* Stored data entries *
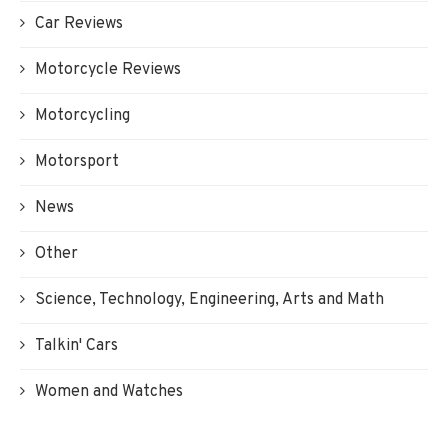
Car Reviews
Motorcycle Reviews
Motorcycling
Motorsport
News
Other
Science, Technology, Engineering, Arts and Math
Talkin' Cars
Women and Watches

* Task prompt *
With the line containing "Motorcycling" as the start and the last line of the entries as the end, print that whole span exactly.

* Exercise result *
Motorcycling
Motorsport
News
Other
Science, Technology, Engineering, Arts and Math
Talkin' Cars
Women and Watches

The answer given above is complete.